** Opening Data supplied block **

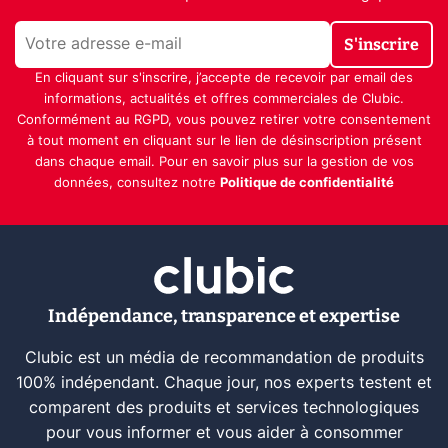
S'inscrire
En cliquant sur s'inscrire, j’accepte de recevoir par email des
informations, actualités et offres commerciales de Clubic.
Conformément au RGPD, vous pouvez retirer votre consentement
à tout moment en cliquant sur le lien de désinscription présent
dans chaque email. Pour en savoir plus sur la gestion de vos
données, consultez notre
Politique de confidentialité
Indépendance, transparence et expertise
Clubic est un média de recommandation de produits
100% indépendant. Chaque jour, nos experts testent et
comparent des produits et services technologiques
pour vous informer et vous aider à consommer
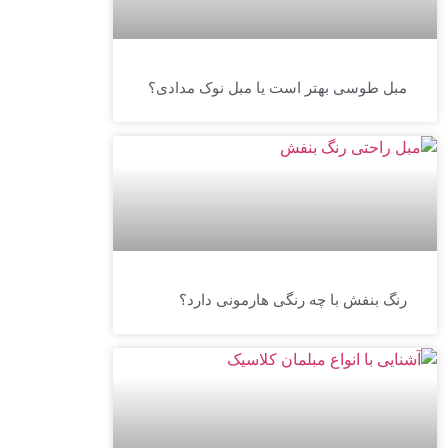
مبل طوسی بهتر است یا مبل نوک مدادی؟
رنگ بنفش با چه رنگی هارمونی دارد؟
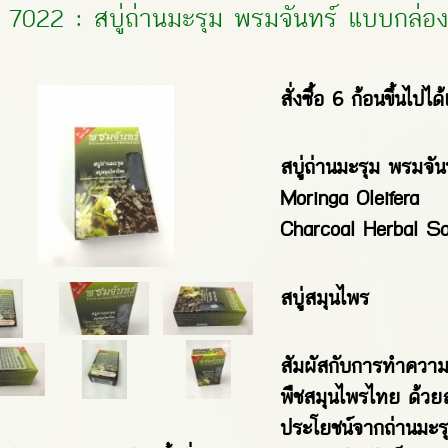
7022 : สบู่ถ่านมะรุม พรมจันทร์ แบบกล่อง 
สั่งซื้อ 6 ก้อนขึ้นไป
สบู่ถ่านมะรุม พรมจั
Moringa Oleifera
Charcoal Herbal S
สบู่สมุนไพร
สัมผัสกับการทำควา
พืชสมุนไพรไทย ด้วย
ประโยชน์จากถ่านมะร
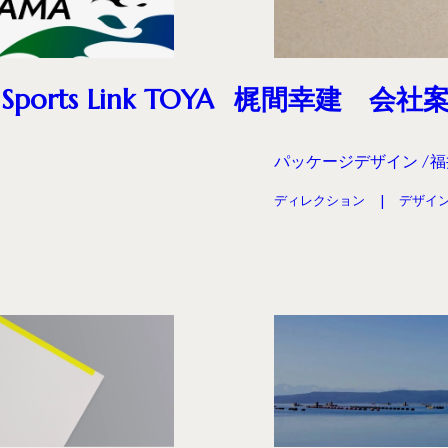
s Link TOYA
梶間幸建 会社
パッケージデザイン
福
ディレクション
デザイ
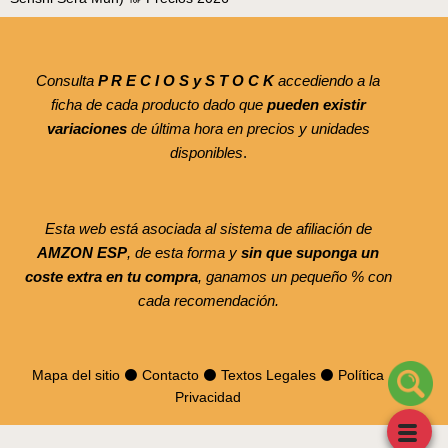
Consulta
P R E C I O S y S T O C K
accediendo a la
ficha de cada producto dado que
pueden existir
variaciones
de última hora en precios y unidades
disponibles
.
Esta web está asociada al sistema de afiliación de
AMZON ESP
, de esta forma y
sin que suponga un
coste extra en tu compra
, ganamos un pequeño % con
cada recomendación.
Mapa del sitio
⚫
Contacto
⚫
Textos Legales
⚫
Política
Privacidad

** Closing Data supplied block **

About this task:
How many lines in these records hold the string "vous"? Reply with the number alone.

Reply to the task:
2